January 6 – the birthday of the hymn “God Save the Tsar”
January 6, 1834 the anthem “God Save the Tsar!” Was adopted as the anthem of the Russian Empire. It was first publicly performed the day before, on December 18, 1833, and replaced the previous hymn, “The Prayer of the Russian People”
“God save the Tsar!
Reign in glory to us;
Reign in fear to enemiesOrthodox Tsar!
God save the Tsar! ”
January 6, 1834 the anthem “God Save the Tsar!” Was adopted as the anthem of the Russian Empire. It was first publicly performed the day before, on December 18, 1833, and replaced the previous hymn, “The Prayer of the Russian People.”
The original version of the national anthem of the Russian Empire was written in 1815 by Vasily Zhukovsky to the music of the English hymn “God save the King” (“God Save the King”) and approved by Alexander I in 1816.
In 1833, Prince Alexei Lvov accompanied Nicholas I during a visit to Austria and Prussia, where the emperor was greeted with an English march. Upon his return, the king instructed Lvov, as the musician closest to him, to compose a new anthem.
Zhukovsky rewrote the words of the new anthem, but with the participation of Alexander Pushkin.

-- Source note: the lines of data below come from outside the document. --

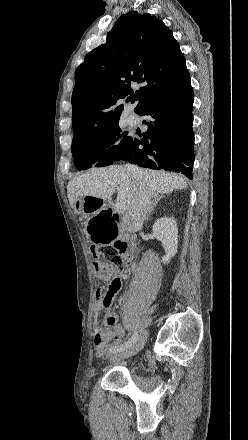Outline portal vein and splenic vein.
<instances>
[{
	"instance_id": "18ae733b",
	"label": "portal vein and splenic vein",
	"mask_w": 248,
	"mask_h": 440,
	"mask_svg": "<svg viewBox=\"0 0 248 440\" xmlns=\"http://www.w3.org/2000/svg\"><path fill=\"white\" fill-rule=\"evenodd\" d=\"M114 208H115L116 211H119V212H122V211L125 210L124 206L120 202H117L115 204Z\"/></svg>"
}]
</instances>
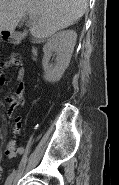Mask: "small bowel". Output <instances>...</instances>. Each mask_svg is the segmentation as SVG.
Returning <instances> with one entry per match:
<instances>
[{
	"instance_id": "small-bowel-1",
	"label": "small bowel",
	"mask_w": 119,
	"mask_h": 185,
	"mask_svg": "<svg viewBox=\"0 0 119 185\" xmlns=\"http://www.w3.org/2000/svg\"><path fill=\"white\" fill-rule=\"evenodd\" d=\"M15 67L16 71V80H17V88L15 94L13 96H9L6 98L7 104V115L10 117L16 110V108L20 105H24L23 93L25 90V69L21 66L20 60L16 56H12L8 61L2 62L0 64L1 74H0V85H4L6 82L5 75L3 70L6 68ZM22 129V121L21 117L17 116L15 118V124L13 128L14 137H18L21 133ZM25 149L22 146H16V140L13 139L9 142L6 153L10 158L16 157L17 155L24 154Z\"/></svg>"
}]
</instances>
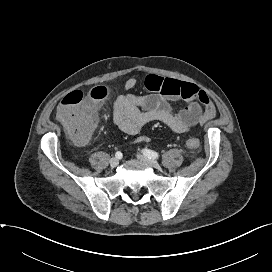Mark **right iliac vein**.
Here are the masks:
<instances>
[{
  "instance_id": "obj_1",
  "label": "right iliac vein",
  "mask_w": 272,
  "mask_h": 272,
  "mask_svg": "<svg viewBox=\"0 0 272 272\" xmlns=\"http://www.w3.org/2000/svg\"><path fill=\"white\" fill-rule=\"evenodd\" d=\"M119 164V159L116 157H113L110 159V166L112 168L116 167Z\"/></svg>"
}]
</instances>
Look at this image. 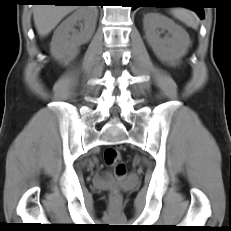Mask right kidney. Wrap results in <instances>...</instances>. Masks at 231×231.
I'll return each instance as SVG.
<instances>
[{
	"label": "right kidney",
	"mask_w": 231,
	"mask_h": 231,
	"mask_svg": "<svg viewBox=\"0 0 231 231\" xmlns=\"http://www.w3.org/2000/svg\"><path fill=\"white\" fill-rule=\"evenodd\" d=\"M98 11L94 7H79L54 31L50 44L52 56L61 63H70L82 44L90 41L96 27ZM79 24L80 31L75 30Z\"/></svg>",
	"instance_id": "right-kidney-1"
}]
</instances>
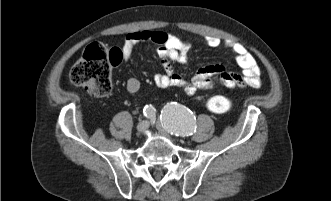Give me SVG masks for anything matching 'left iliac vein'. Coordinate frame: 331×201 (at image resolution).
<instances>
[{
    "label": "left iliac vein",
    "instance_id": "left-iliac-vein-1",
    "mask_svg": "<svg viewBox=\"0 0 331 201\" xmlns=\"http://www.w3.org/2000/svg\"><path fill=\"white\" fill-rule=\"evenodd\" d=\"M161 133H162L164 136H166L167 138L172 139V136H171L168 132H166L165 130H161Z\"/></svg>",
    "mask_w": 331,
    "mask_h": 201
}]
</instances>
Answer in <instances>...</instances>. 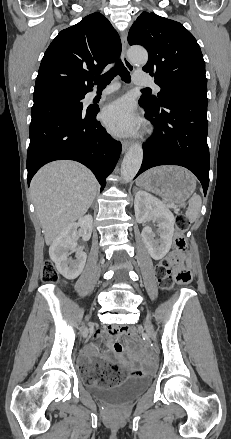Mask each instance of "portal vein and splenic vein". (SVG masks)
<instances>
[{
  "label": "portal vein and splenic vein",
  "mask_w": 231,
  "mask_h": 439,
  "mask_svg": "<svg viewBox=\"0 0 231 439\" xmlns=\"http://www.w3.org/2000/svg\"><path fill=\"white\" fill-rule=\"evenodd\" d=\"M171 207H173V208H176V206H175V205H172Z\"/></svg>",
  "instance_id": "portal-vein-and-splenic-vein-1"
}]
</instances>
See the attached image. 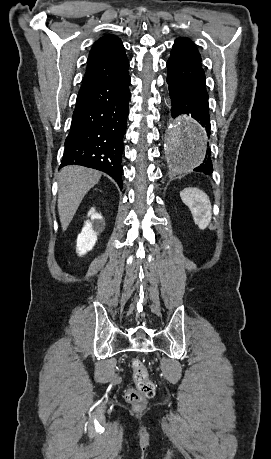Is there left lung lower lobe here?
Segmentation results:
<instances>
[{
    "label": "left lung lower lobe",
    "instance_id": "left-lung-lower-lobe-1",
    "mask_svg": "<svg viewBox=\"0 0 271 459\" xmlns=\"http://www.w3.org/2000/svg\"><path fill=\"white\" fill-rule=\"evenodd\" d=\"M167 83L172 99V116L191 114L205 128L210 137V117L208 93L206 91L205 72L201 66L172 60L167 61ZM194 171L211 174L212 162L207 149L203 163Z\"/></svg>",
    "mask_w": 271,
    "mask_h": 459
}]
</instances>
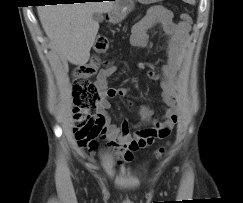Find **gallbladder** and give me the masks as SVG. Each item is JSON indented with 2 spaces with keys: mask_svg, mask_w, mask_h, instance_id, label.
I'll list each match as a JSON object with an SVG mask.
<instances>
[{
  "mask_svg": "<svg viewBox=\"0 0 243 203\" xmlns=\"http://www.w3.org/2000/svg\"><path fill=\"white\" fill-rule=\"evenodd\" d=\"M93 20L96 22L103 21V15L101 13L95 12L93 13Z\"/></svg>",
  "mask_w": 243,
  "mask_h": 203,
  "instance_id": "bac80fb5",
  "label": "gallbladder"
}]
</instances>
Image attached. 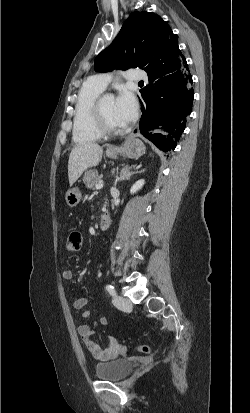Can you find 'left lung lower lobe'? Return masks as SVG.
Wrapping results in <instances>:
<instances>
[{
    "instance_id": "0a47b994",
    "label": "left lung lower lobe",
    "mask_w": 250,
    "mask_h": 413,
    "mask_svg": "<svg viewBox=\"0 0 250 413\" xmlns=\"http://www.w3.org/2000/svg\"><path fill=\"white\" fill-rule=\"evenodd\" d=\"M149 84L140 90L142 116L139 132L164 152L174 150L193 102L192 79L177 41L156 48Z\"/></svg>"
}]
</instances>
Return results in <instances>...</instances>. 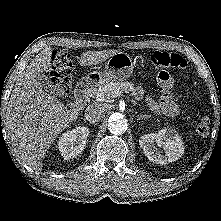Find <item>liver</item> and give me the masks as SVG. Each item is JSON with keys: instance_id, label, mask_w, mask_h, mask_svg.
<instances>
[{"instance_id": "6515ba94", "label": "liver", "mask_w": 221, "mask_h": 221, "mask_svg": "<svg viewBox=\"0 0 221 221\" xmlns=\"http://www.w3.org/2000/svg\"><path fill=\"white\" fill-rule=\"evenodd\" d=\"M117 50L87 51L81 55V66L105 62ZM52 48L42 50L20 73L12 91L5 119L7 137L13 151L24 164L41 169L50 144L76 120L77 109H68L47 94L38 76L50 72Z\"/></svg>"}]
</instances>
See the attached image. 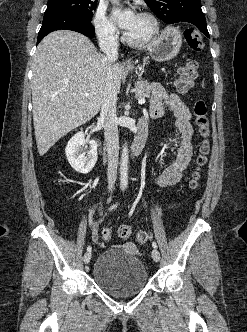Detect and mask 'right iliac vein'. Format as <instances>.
<instances>
[{
    "label": "right iliac vein",
    "mask_w": 247,
    "mask_h": 332,
    "mask_svg": "<svg viewBox=\"0 0 247 332\" xmlns=\"http://www.w3.org/2000/svg\"><path fill=\"white\" fill-rule=\"evenodd\" d=\"M92 254L91 252H87L84 254L83 261L85 264H88L91 260Z\"/></svg>",
    "instance_id": "right-iliac-vein-1"
}]
</instances>
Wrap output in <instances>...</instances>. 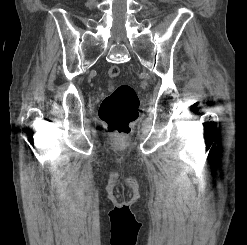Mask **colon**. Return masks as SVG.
<instances>
[{
    "label": "colon",
    "instance_id": "1",
    "mask_svg": "<svg viewBox=\"0 0 247 245\" xmlns=\"http://www.w3.org/2000/svg\"><path fill=\"white\" fill-rule=\"evenodd\" d=\"M119 74L120 69L117 66L108 69V76L112 79L117 78ZM98 114L110 132H128L139 115V98L136 91L126 84L118 86L103 99Z\"/></svg>",
    "mask_w": 247,
    "mask_h": 245
}]
</instances>
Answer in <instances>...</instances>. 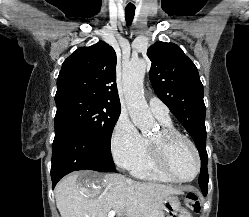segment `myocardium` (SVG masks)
<instances>
[{
    "label": "myocardium",
    "mask_w": 249,
    "mask_h": 217,
    "mask_svg": "<svg viewBox=\"0 0 249 217\" xmlns=\"http://www.w3.org/2000/svg\"><path fill=\"white\" fill-rule=\"evenodd\" d=\"M176 140L185 141L192 149L196 159V170L194 174L189 178H181L177 176L171 169L169 164V148L171 144ZM150 148L153 159L159 168L167 177L175 182H190L194 180L201 170V157L199 150L195 143L182 132L172 128H162L159 132V138L157 140L150 141Z\"/></svg>",
    "instance_id": "f54148a6"
}]
</instances>
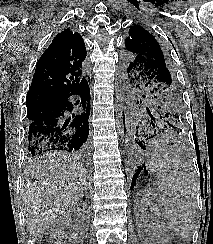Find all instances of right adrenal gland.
<instances>
[{"instance_id": "2a0ac1e0", "label": "right adrenal gland", "mask_w": 213, "mask_h": 244, "mask_svg": "<svg viewBox=\"0 0 213 244\" xmlns=\"http://www.w3.org/2000/svg\"><path fill=\"white\" fill-rule=\"evenodd\" d=\"M83 196H85L86 198H88V195H87V187H85V189H84V193H83L82 197Z\"/></svg>"}]
</instances>
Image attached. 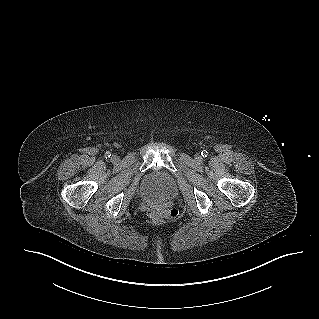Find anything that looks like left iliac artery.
I'll return each mask as SVG.
<instances>
[{"mask_svg":"<svg viewBox=\"0 0 319 319\" xmlns=\"http://www.w3.org/2000/svg\"><path fill=\"white\" fill-rule=\"evenodd\" d=\"M201 155H202L203 157H207L208 152H207L206 150H203V151L201 152Z\"/></svg>","mask_w":319,"mask_h":319,"instance_id":"obj_1","label":"left iliac artery"}]
</instances>
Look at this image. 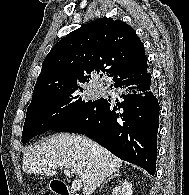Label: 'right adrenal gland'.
<instances>
[{
    "label": "right adrenal gland",
    "mask_w": 189,
    "mask_h": 195,
    "mask_svg": "<svg viewBox=\"0 0 189 195\" xmlns=\"http://www.w3.org/2000/svg\"><path fill=\"white\" fill-rule=\"evenodd\" d=\"M121 174L119 172H115L114 174L110 175L101 185L100 190L103 188L104 184L107 183L108 181H110V179H112L113 177H120Z\"/></svg>",
    "instance_id": "1"
}]
</instances>
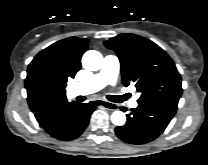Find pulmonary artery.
Here are the masks:
<instances>
[{
	"label": "pulmonary artery",
	"mask_w": 208,
	"mask_h": 165,
	"mask_svg": "<svg viewBox=\"0 0 208 165\" xmlns=\"http://www.w3.org/2000/svg\"><path fill=\"white\" fill-rule=\"evenodd\" d=\"M119 71V59L115 55H107L102 63L101 70L92 75L89 79L76 83L71 87V94L87 95L99 91L107 84L113 83L118 75ZM129 105L132 108L137 107V101L131 100Z\"/></svg>",
	"instance_id": "obj_1"
}]
</instances>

Lvov as a reward in 1834 was enlisted as an adjutant wing (with the rank of captain) in the corps of cavalry guards for the performance of the court service.
It was an official anthem until the February Revolution of 1917. After a forty-year hiatus, Soviet Russia heard him only in 1958 in the movie “Quiet Flows the Don.” In 1903, Umberto Giorgiano included the music of the anthem in the opera Siberia.
Peter Ilyich Tchaikovsky used the tune “God Save the Tsar!” In composition No. 31 Slavic March, at the end of the Solemn Overture of 1812, as well as in the Solemn March on the occasion of the coronation of Alexander III.
The author of the anthem, the composer Lvov, forty years later received an honorary place in the allegorical picture of Ilya Repin “Slavic composers” between Glinka, Dargomyzhsky, Rimsky-Korsakov, Balakirev, Chopin, Oginsky and others.
In the novel-requiem of Mikhail Bulgakov “The White Guard”, which describes the events of the civil war in Ukraine at the end of 1918, Nikolka begins to sing the anthem, followed by Shervinsky, Myshlaevsky and Turbin Sr.
The creation of the anthem in 1833-1834 is not accidental. It was a time of formation, geographical expansion and political strengthening of the Russian Empire. On the eve of Uvarov for the first time he announced the formula “Orthodoxy, autocracy, nationality.”